Interesting! I like his point about the progress of time as another form of input. That way, your application becomes deterministic and very debugging-friendly.
I’ve seen something similar mentioned in the context of either Event Sourcing (ES) or Domain-driven design (DDD): The clock is an external actor to your system. Can’t find a link right now though.
I think “Command sourcing” is a great name, it brings “Event sourcing” to mind as both analogy and contrast. Perhaps it’s a better name than “Memory Image Pattern”.
The kind of problems MIP is a good solution for include:
Complex business logic
Tight deadlines
Low latency or realtime requirements
Frequently changing requirements that traditionally would result in laborious database schema changes in production
Frequently changing requirements that makes it hard to know what kind of data is useful
A need to handle historical data and metadata
Any combination of the above
But it’s probably not a good solution if you have any of the following:
A compute-intensive or very data-intensive application
Using a WAL log to store commands to the system is really clever. Also, doing serial command processing feels like an elegant way to sidestep a bunch of concurrency issues. Combine the two and you’ve got full ACID compliance!
However, one thing I haven’t figured out is how code deploys would work? Some runtimes support hot code upgrades out of the box (Erlang, a bunch of lisps), but what would the process look like for a runtime that needs to be restarted to reload code?

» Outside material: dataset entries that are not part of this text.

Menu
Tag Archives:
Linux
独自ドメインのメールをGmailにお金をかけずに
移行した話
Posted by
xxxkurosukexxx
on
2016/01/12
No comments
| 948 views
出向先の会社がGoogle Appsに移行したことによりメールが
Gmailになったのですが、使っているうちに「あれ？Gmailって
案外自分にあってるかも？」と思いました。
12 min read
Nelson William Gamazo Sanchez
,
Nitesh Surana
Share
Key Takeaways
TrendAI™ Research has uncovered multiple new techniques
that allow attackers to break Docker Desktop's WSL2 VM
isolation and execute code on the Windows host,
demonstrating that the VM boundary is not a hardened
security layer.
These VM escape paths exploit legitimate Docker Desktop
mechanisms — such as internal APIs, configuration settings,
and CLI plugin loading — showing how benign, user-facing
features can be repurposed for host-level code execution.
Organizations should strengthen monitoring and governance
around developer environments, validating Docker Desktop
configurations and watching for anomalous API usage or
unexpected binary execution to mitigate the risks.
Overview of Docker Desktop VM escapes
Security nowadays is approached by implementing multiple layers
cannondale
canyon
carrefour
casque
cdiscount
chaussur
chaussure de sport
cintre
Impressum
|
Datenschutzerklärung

Would you create a snapshot (maybe asynchronously?), restart and read the snapshot back?
In a traditional setup you’d typically have your application servers take turns to get upgraded so you always have some machine handling incoming traffic, but in this pattern you only have one machine, so while it’s upgrading the system is down I guess?

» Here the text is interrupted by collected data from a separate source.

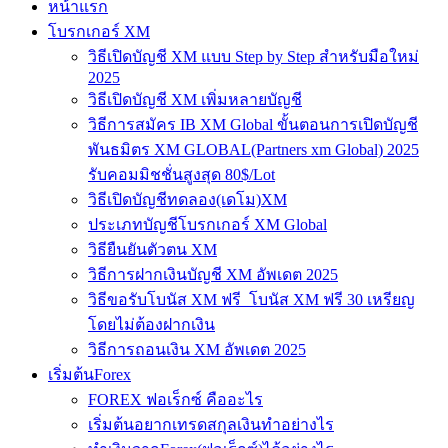
หน้าแรก
โบรกเกอร์ XM
วิธีเปิดบัญชี XM แบบ Step by Step สำหรับมือใหม่
2025
วิธีเปิดบัญชี XM เพิ่มหลายบัญชี
วิธีการสมัคร IB XM Global ขั้นตอนการเปิดบัญชี
พันธมิตร XM GLOBAL(Partners xm Global) 2025
รับคอมมิชชั่นสูงสุด 80$/Lot
วิธีเปิดบัญชีทดลอง(เดโม)XM
ประเภทบัญชีโบรกเกอร์ XM Global
วิธียืนยันตัวตน XM
วิธีการฝากเงินบัญชี XM อัพเดต 2025
วิธีขอรับโบนัส XM ฟรี โบนัส XM ฟรี 30 เหรียญ
โดยไม่ต้องฝากเงิน
วิธีการถอนเงิน XM อัพเดต 2025
เริ่มต้นForex
FOREX ฟอเร็กซ์ คืออะไร
เริ่มต้นอยากเทรดสกุลเงินทำอย่างไร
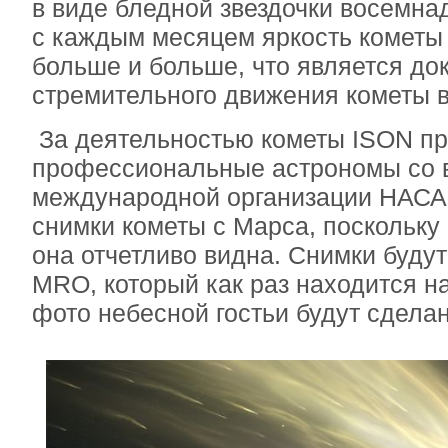
в виде бледной звездочки восемна
с каждым месяцем яркость кометы
больше и больше, что является до
стремительного движения кометы 
За деятельностью кометы ISON пр
профессиональные астрономы со в
международной организации НАСА
снимки кометы с Марса, поскольку
она отчетливо видна. Снимки будут
MRO, который как раз находится н
фото небесной гостьи будут сделан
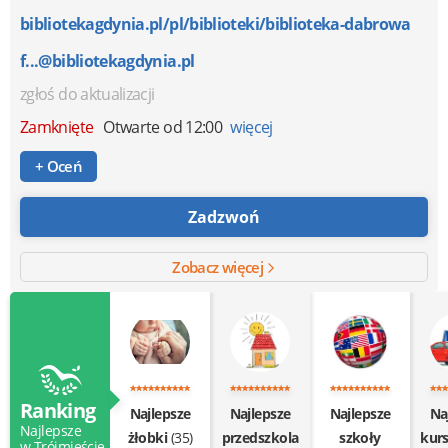
bibliotekagdynia.pl/pl/biblioteki/biblioteka-dabrowa
f...@bibliotekagdynia.pl
zgłoś do aktualizacji
Zamknięte
Otwarte od 12:00
więcej
+ Oceń
Zadzwoń
Zobacz więcej
Ranking
Najlepsze
Najlepsze
Najlepsze
Na
Najlepsze
żłobki
(35)
przedszkola
szkoły
kur
w Trójmieście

(For a runtime that can boot fast enough it might not cause significant downtime though?)
Great question! You can upgrade the command (write) interface without downtime, using two machines A and B:
A is serving the command interface with the old application logic.
You start up a new machine B with the new application logic. The application data can have a wildly different structure, but the schema for the command log is the same.

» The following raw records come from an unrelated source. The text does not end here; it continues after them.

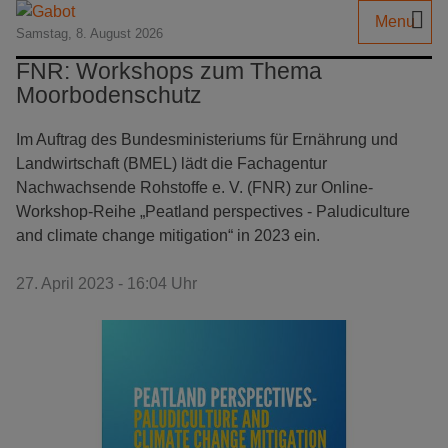
Menu
Samstag, 8. August 2026
FNR: Workshops zum Thema
Moorbodenschutz
Im Auftrag des Bundesministeriums für Ernährung und
Landwirtschaft (BMEL) lädt die Fachagentur
Nachwachsende Rohstoffe e. V. (FNR) zur Online-
Workshop-Reihe „Peatland perspectives - Paludiculture
and climate change mitigation“ in 2023 ein.
27. April 2023 - 16:04 Uhr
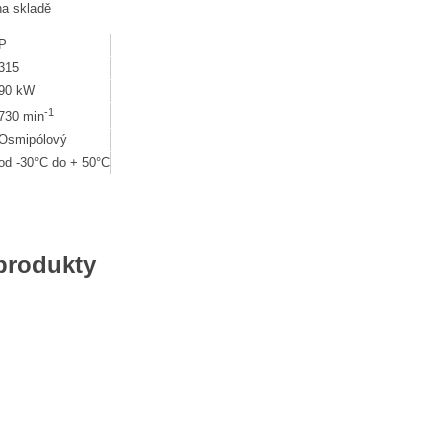
na skladě
P
315
90 kW
-1
730 min
Osmipólový
od -30°C do + 50°C
 produkty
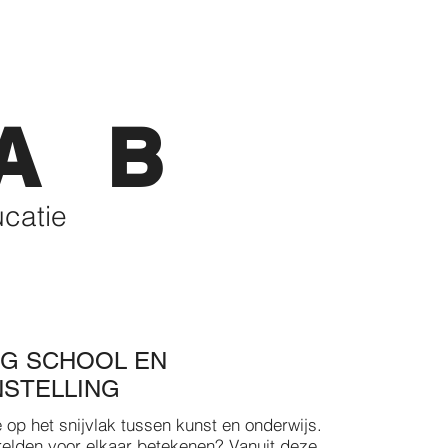
A B
ucatie
NG
SCHOOL EN
NSTELLING
 op het snijvlak tussen kunst en onderwijs.
elden voor elkaar betekenen? Vanuit deze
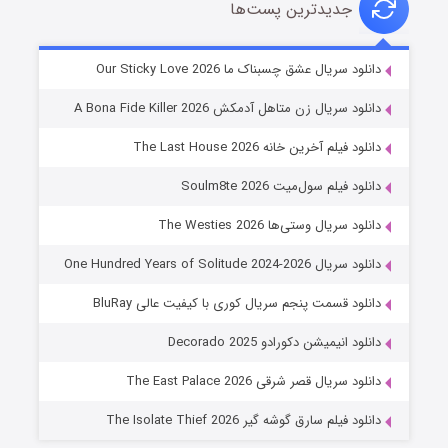
جدیدترین پست‌ها
شوهر
دانلود سریال عشق چسبناک ما Our Sticky Love 2026
۸ (زیرنویس)
قسمت
منتشر شد
دانلود سریال زن متاهل آدمکش A Bona Fide Killer 2026
دانلود فیلم آخرین خانه The Last House 2026
دانلود فیلم سول‌میت Soulm8te 2026
دانلود سریال وستی‌ها The Westies 2026
دانلود سریال One Hundred Years of Solitude 2024-2026
دانلود قسمت پنجم سریال کوری با کیفیت عالی BluRay
عملیات آپارتمان
دانلود انیمیشن دکورادو Decorado 2025
۲ (زیرنویس)
قسمت
منتشر شد
دانلود سریال قصر شرقی The East Palace 2026
دانلود فیلم سارق گوشه گیر The Isolate Thief 2026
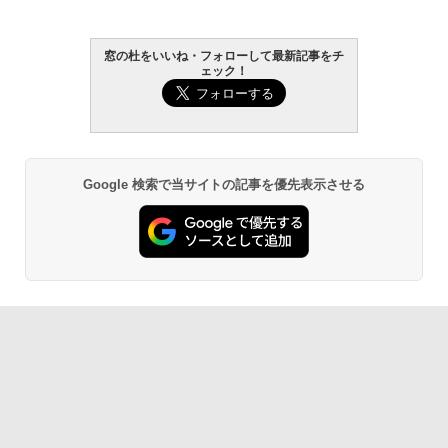
窓の杜をいいね・フォローして最新記事をチ
ェック！
Google 検索で当サイトの記事を優先表示させる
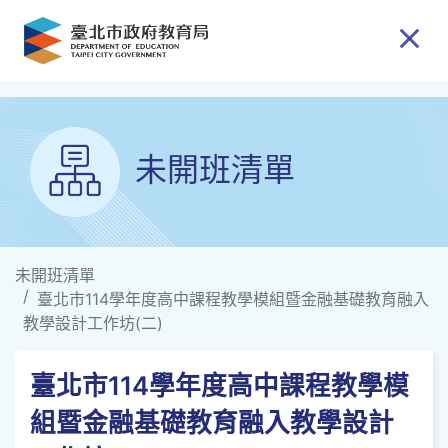
跳到主要內容
未開班清單
未開班清單
臺北市114學年度高中課程教學模組暨金融基礎教育融入
教學設計工作坊(二)
臺北市114學年度高中課程教學模
組暨金融基礎教育融入教學設計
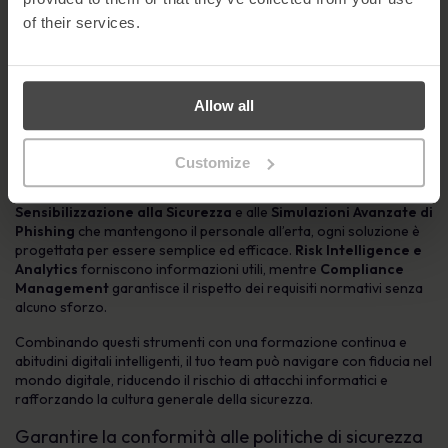
organizzazione.
of their services.
Piattaforma di Human Risk Management
Security Awareness automatizzata
Simulazioni avanzate di phishing
Allow all
Risk Intelligence & Analytics
Compliance Management
Customize
Dalla
Piattaforma di Gestione del Rischio Umano
che gestisce
il rischio dei dipendenti, alla Formazione
Automatica di
Sensibilizzazione alla Sicurezza
e alle
Simulazioni Avanzate di
Phishing
che mantengono il personale all’erta, ogni soluzione è
progettata per essere semplice ed efficace.
Risk Intelligence e
Analytics
forniscono informazioni utili, mentre
Compliance
Management
garantisce il rispetto dei requisiti normativi senza
alcuno sforzo.
Combinando questi strumenti con una formazione continua e
abitudini digitali intelligenti, il tuo team può navigare con fiducia nel
mondo digitale, riducendo il rischio di attacchi informatici e
rafforzando la cultura generale della sicurezza.
Garantire la conformità alle politiche di sicurezza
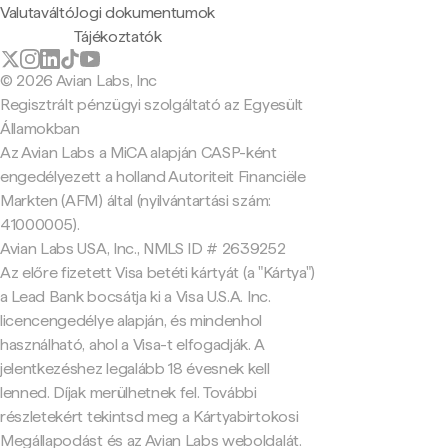
Valutaváltó
Jogi dokumentumok
Tájékoztatók
© 2026 Avian Labs, Inc
Regisztrált pénzügyi szolgáltató az Egyesült
Államokban
Az Avian Labs a MiCA alapján CASP-ként
engedélyezett a holland Autoriteit Financiële
Markten (AFM) által (nyilvántartási szám:
41000005).
Avian Labs USA, Inc., NMLS ID # 2639252
Az előre fizetett Visa betéti kártyát (a "Kártya")
a Lead Bank bocsátja ki a Visa U.S.A. Inc.
licencengedélye alapján, és mindenhol
használható, ahol a Visa-t elfogadják. A
jelentkezéshez legalább 18 évesnek kell
lenned. Díjak merülhetnek fel. További
részletekért tekintsd meg a Kártyabirtokosi
Megállapodást és az Avian Labs weboldalát.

B reprocesses the log from the beginning while A continues to serve command requests and write to the log.
You decide on some future command index N where control is to switch from A to B and communicate that to both machines.
Starting at command index N, machine A stops processing the commands and instead proxies them to B.
Approximately immediately thereafter, B will have processed command N-1 from the log and will begin processing incoming commands.
For the query (read) interface it’s even easier since you can actually have several machines processing queries and do a normal rolling upgrade.
This seems really naive. It is not trivial to implement low-latency and high-throughput write-ahead logging and checkpointing from scratch. The systems which have managed to do so efficiently are commonly known as “databases”.
Databases also try to do so while processing several write requests concurrently and remaining scalable. Indeed, this is far from trivial, and traditional RDBMSs have been battle tested and refined over several decades to achieve this.
Two things that struck me about this pattern after thinking about it for a while:
How would you compare this to Redux? It seems there are a lot of touch points, except state in React/Redux being ephemeral
Wouldn’t blocking I/O temporarily stop the processing of commands? This is something I’d worry about if I was making eg a bunch of calls to REST APIs. I guess async I/O is a way to handle this, but then you wouldn’t be able to maintain linearity across I/O boundaries. (I guess the part about reactors being able to emit commands sort of hinted at this?)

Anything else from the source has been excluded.